The Five Stages of Grief

The Five Stages of Grief by Linda Pastan

The night I lost you

someone pointed me towards

the Five Stages of Grief.

Go that way, they said,

it’s easy, like learning to climb

stairs after the amputation.

And so I climbed.

Denial was first.

I sat down at breakfast

carefully setting the table

for two. I passed you the toast-

you sat there. I passed

you the paper- you hid

behind it.

Anger seemed more familiar.

I burned the toast, snatched

the paper and read the headlines myself.

But they mentioned your departure,

and so I moved on to

Bargaining. What could I exchange

for you? The silence

after storms? My typing fingers?

Before I could decide, Depression

came puffing up, a poor relation

its suitcase tied together

with string. In the suitcase

were bandages for the eyes

and bottles of sleep.

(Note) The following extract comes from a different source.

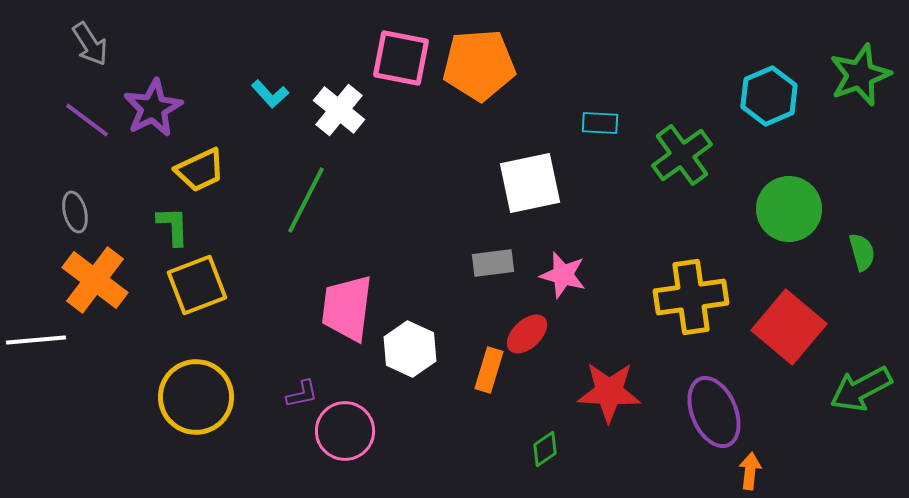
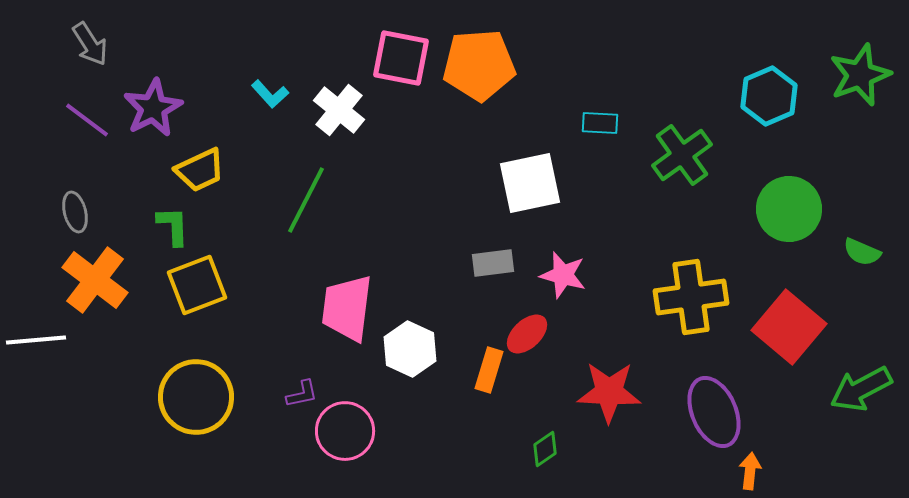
green semicircle: rotated 129 degrees clockwise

I slid

all the way down the stairs

feeling nothing.

And all the time Hope

flashed on and off

in defective neon.

Hope was a signpost pointing

straight in the air.

Hope was my uncle’s middle name,

he died of it.

After a year I am still climbing,

though my feel slip

on your stone face.

The treeline

has long since diappeared;

green is the colour

I have forgotten.

But now I see what I am climbing

towards: Acceptance

written in capital letters,

a special headline:

Acceptance,

its name in lights.

I struggle on,

waving and shouting.

Below, my whole life spreads its surf,

all the landscapes I’ve ever known

or dreamed of. Below

a fish jumps: the pulse

in your neck.

Acceptance. I finally

reach it.

But something is wrong.

Grief is a circular staircase.

I have lost you.

Pastan, L. (2002). “The Five Stages of Grief”. Imprints 12. Toronto: Gage. Pp 215.